Tumorigenesis is a big challenge in stem cell-replacement therapy. Some animal studies demonstrated that direct implantation of ESCs or iPSCs led to tumor formation [21, 43]. In this study, two rats survived for more than 3 months, and no abnormal proliferation of cells was observed (data not shown). It implied that the implanted cells were not susceptible to tumorigenesis. Although we did not observe tumor formation in this study, it could be that a short period of observation lasting for only 2 weeks was not long enough for tumor development and formation. Therefore, the long-term safety of iPSC-derived NSCs implantation is still a serious problem.
Grafted stem cells have the potential to migrate in vivo. A number of studies [44, 45] observed migration of various implanted stem cells into lesions of the brain, and indicated that possibly stem cells are targeted by inflammatory chemotactic factors and cytokines extracted from ischemic brain tissue. This feature of chemotaxis is the pathophysiologic basis of repairing brain injury by cell-implantation therapy. In this study, implanted NSCs were observed migrating from the striatum toward the ischemic boundary at 2 weeks after implantation.

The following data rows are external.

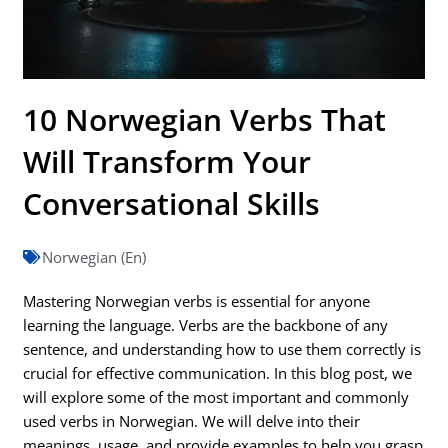
10 Norwegian Verbs That
Will Transform Your
Conversational Skills
Norwegian (En)
Mastering Norwegian verbs is essential for anyone
learning the language. Verbs are the backbone of any
sentence, and understanding how to use them correctly is
crucial for effective communication. In this blog post, we
will explore some of the most important and commonly
used verbs in Norwegian. We will delve into their
meanings, usage, and provide examples to help you grasp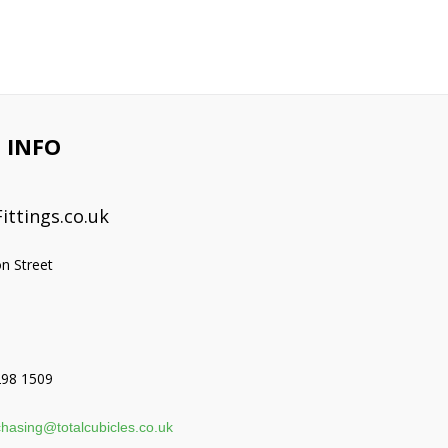
 INFO
ittings.co.uk
on Street
298 1509
hasing@totalcubicles.co.uk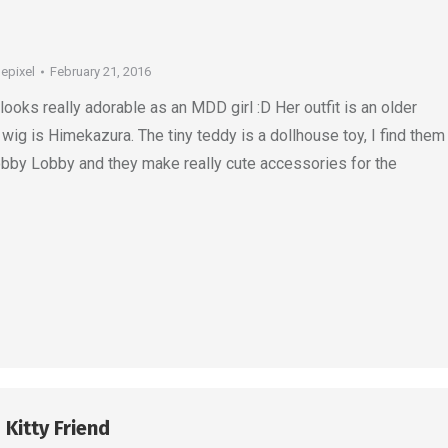
depixel
February 21, 2016
ks really adorable as an MDD girl :D Her outfit is an older
 wig is Himekazura. The tiny teddy is a dollhouse toy, I find them
obby Lobby and they make really cute accessories for the
 Kitty Friend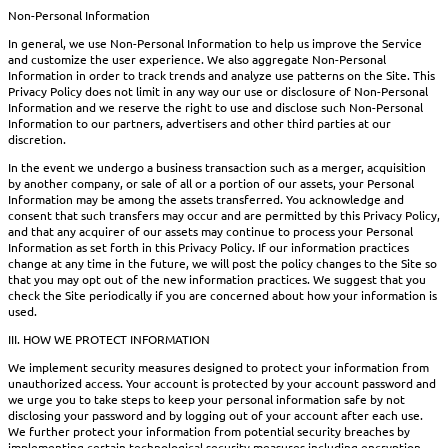
Non-Personal Information
In general, we use Non-Personal Information to help us improve the Service
and customize the user experience. We also aggregate Non-Personal
Information in order to track trends and analyze use patterns on the Site. This
Privacy Policy does not limit in any way our use or disclosure of Non-Personal
Information and we reserve the right to use and disclose such Non-Personal
Information to our partners, advertisers and other third parties at our
discretion.
In the event we undergo a business transaction such as a merger, acquisition
by another company, or sale of all or a portion of our assets, your Personal
Information may be among the assets transferred. You acknowledge and
consent that such transfers may occur and are permitted by this Privacy Policy,
and that any acquirer of our assets may continue to process your Personal
Information as set forth in this Privacy Policy. If our information practices
change at any time in the future, we will post the policy changes to the Site so
that you may opt out of the new information practices. We suggest that you
check the Site periodically if you are concerned about how your information is
used.
III. HOW WE PROTECT INFORMATION
We implement security measures designed to protect your information from
unauthorized access. Your account is protected by your account password and
we urge you to take steps to keep your personal information safe by not
disclosing your password and by logging out of your account after each use.
We further protect your information from potential security breaches by
implementing certain technological security measures including encryption,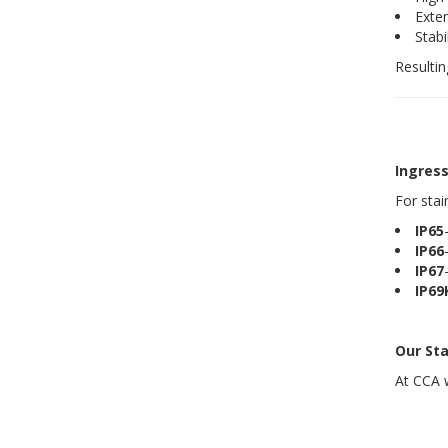
Exte
Stabi
Resulti
Ingress
For stai
IP65
IP66
IP67
IP69
Our Sta
At CCA w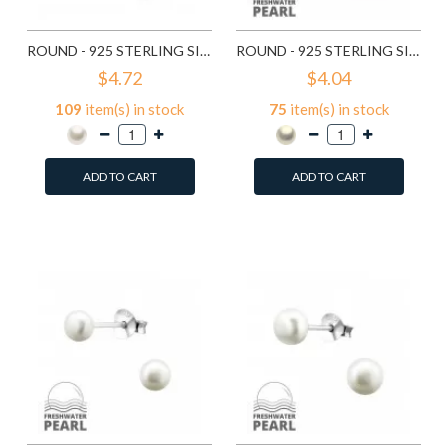
ROUND - 925 STERLING SILVER PEARL STUD EARRINGS SD6641
ROUND - 925 STERLING SILVER PEARL STUD EARRINGS SD6789
$4.72
$4.04
109
item(s) in stock
75
item(s) in stock
ADD TO CART
ADD TO CART
Add to Wish List
Add to Wish List
Compare this Product
Compare this Product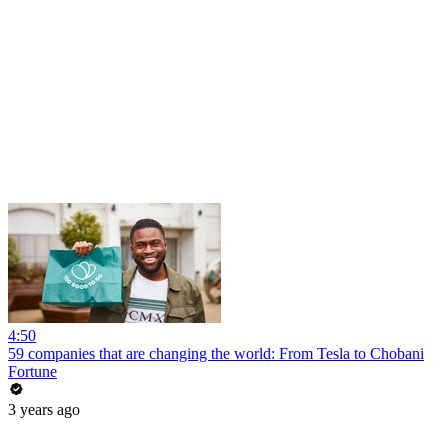
4:50
59 companies that are changing the world: From Tesla to Chobani
Fortune
3 years ago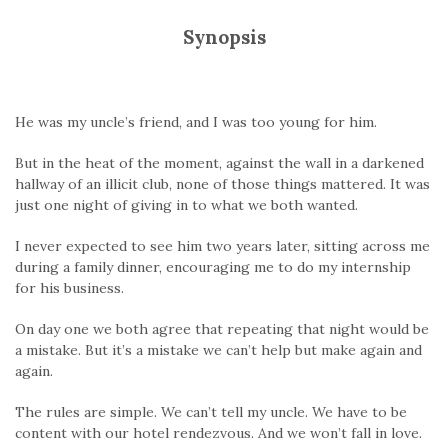
Synopsis
He was my uncle’s friend, and I was too young for him.
But in the heat of the moment, against the wall in a darkened
hallway of an illicit club, none of those things mattered. It was
just one night of giving in to what we both wanted.
I never expected to see him two years later, sitting across me
during a family dinner, encouraging me to do my internship
for his business.
On day one we both agree that repeating that night would be
a mistake. But it’s a mistake we can’t help but make again and
again.
The rules are simple. We can’t tell my uncle. We have to be
content with our hotel rendezvous. And we won’t fall in love.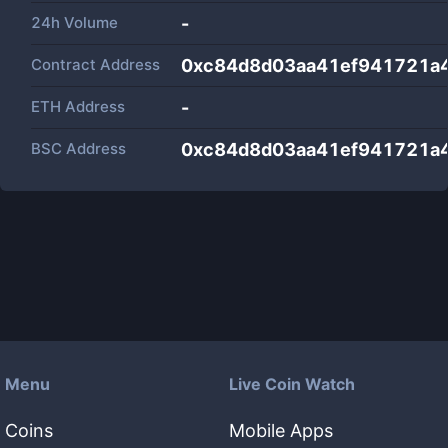
24h Volume
-
Contract Address
0xc84d8d03aa41ef941721a
ETH Address
-
BSC Address
0xc84d8d03aa41ef941721a
Menu
Live Coin Watch
Coins
Mobile Apps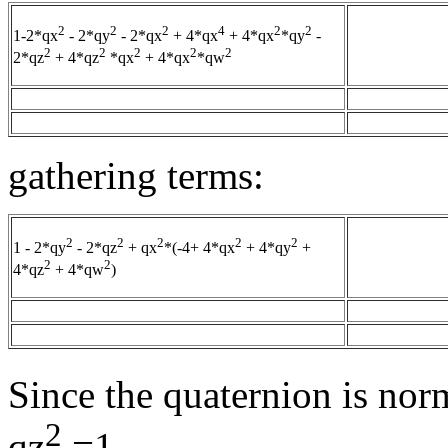
2
2
2
4
2
2
1-2*qx
- 2*qy
- 2*qx
+ 4*qx
+ 4*qx
*qy
-
2
2
2
2
2
2*qz
+ 4*qz
*qx
+ 4*qx
*qw
gathering terms:
2
2
2
2
2
1 - 2*qy
- 2*qz
+ qx
*(-4+ 4*qx
+ 4*qy
+
2
2
4*qz
+ 4*qw
)
Since the quaternion is nor
2
qz
=1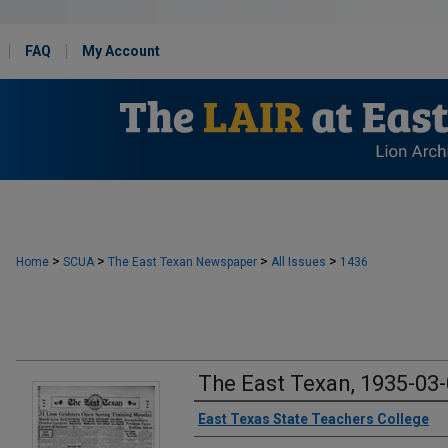
FAQ
My Account
>
>
>
>
Home
SCUA
The East Texan Newspaper
All Issues
1436
The East Texan, 1935-03
Creator
East Texas State Teachers College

In our study, we observed a significant increase of neurologic scores 3 weeks after transplantation compared with the control groups, demonstrating a positive effect of repairing ischemic brain with iPSC-derived NSCs. Although 3 weeks is long enough for differentiation of implanted NSCs into neurons, it is not enough for implanted cells to replace dead neurons and function. As a result, some scholars [46, 47] believe that early recovery of function with stem cell transplantation is due to neurologic protection of growth factor release, not new neural cells replacement. Therefore, restoration of neurologic function in this study after cell implantation may be more relevant to a neuroprotective effect.

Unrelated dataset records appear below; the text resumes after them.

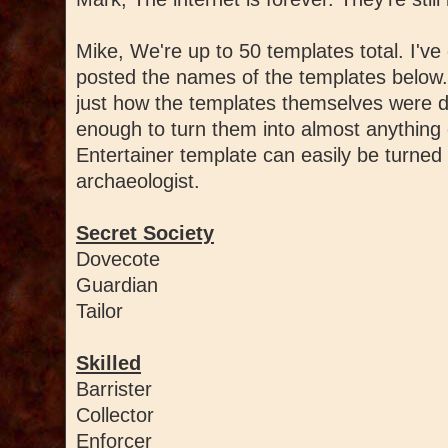
Mike, We're up to 50 templates total. I've 
posted the names of the templates below
just how the templates themselves were d
enough to turn them into almost anything 
Entertainer template can easily be turned 
archaeologist.
Secret Society
Dovecote
Guardian
Tailor
Skilled
Barrister
Collector
Enforcer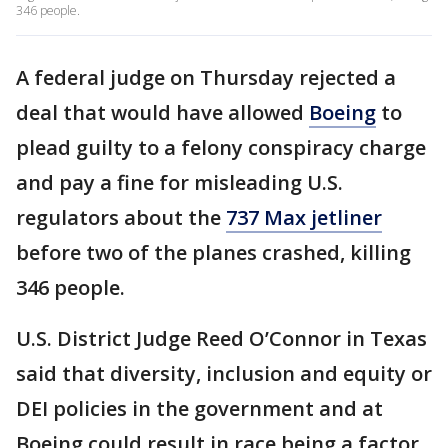
346 people.
A federal judge on Thursday rejected a
deal that would have allowed
Boeing
to
plead guilty to a felony conspiracy charge
and pay a fine for misleading U.S.
regulators about the
737 Max jetliner
before two of the planes crashed, killing
346 people.
U.S. District Judge Reed O’Connor in Texas
said that diversity, inclusion and equity or
DEI policies in the government and at
Boeing could result in race being a factor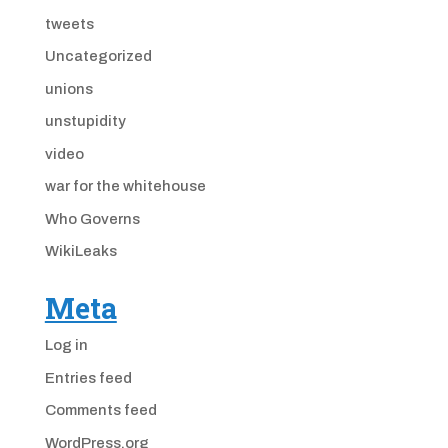
tweets
Uncategorized
unions
unstupidity
video
war for the whitehouse
Who Governs
WikiLeaks
Meta
Log in
Entries feed
Comments feed
WordPress.org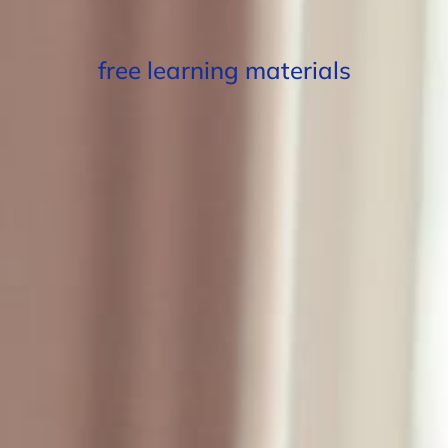
free learning materials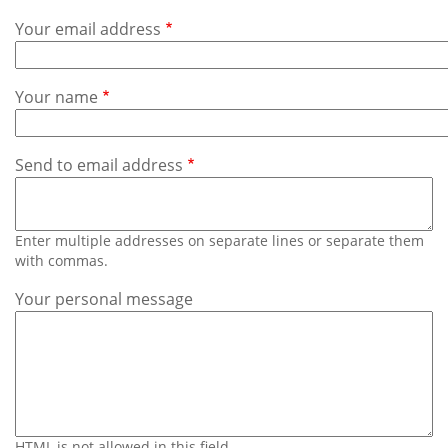
Subscribe
Your email address
Calendar
Your name
Contact
Us
Send to email address
Enter multiple addresses on separate lines or separate them
with commas.
Your personal message
HTML is not allowed in this field.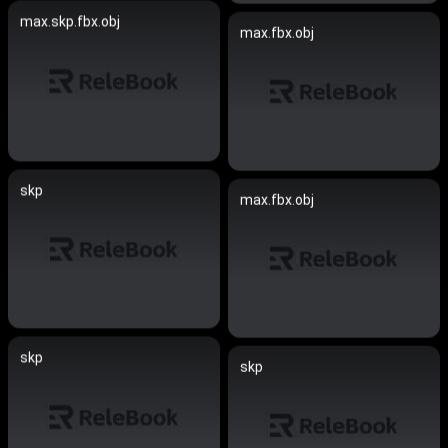
max.skp.fbx.obj
max.fbx.obj
skp
max.fbx.obj
skp
skp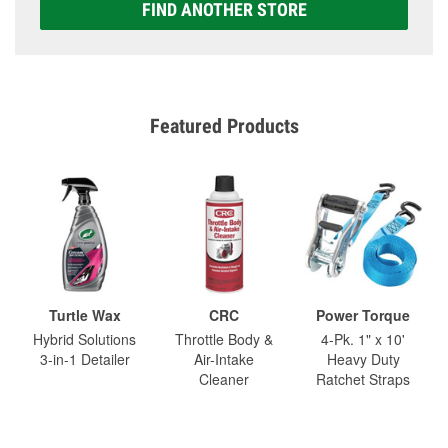
FIND ANOTHER STORE
Featured Products
Turtle Wax
CRC
Power Torque
Hybrid Solutions
Throttle Body &
4-Pk. 1" x 10'
3-in-1 Detailer
Air-Intake
Heavy Duty
Cleaner
Ratchet Straps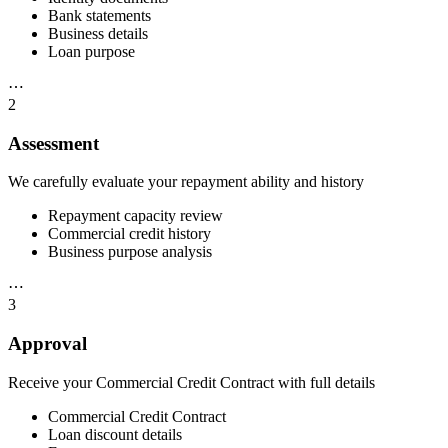
Bank statements
Business details
Loan purpose
⋯
2
Assessment
We carefully evaluate your repayment ability and history
Repayment capacity review
Commercial credit history
Business purpose analysis
⋯
3
Approval
Receive your Commercial Credit Contract with full details
Commercial Credit Contract
Loan discount details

Note that PBS injection also improved the behavior of rats at 2 weeks (Figure 2B through D). One reason is that collateral circulation has been formed in brain tissue, and the function of impaired cells may be recovered in 2 weeks, which contributes to the improved behavior of rats. Moreover, the improvement of behavior in this rat model may be partly owing to functional compensation after brain injury.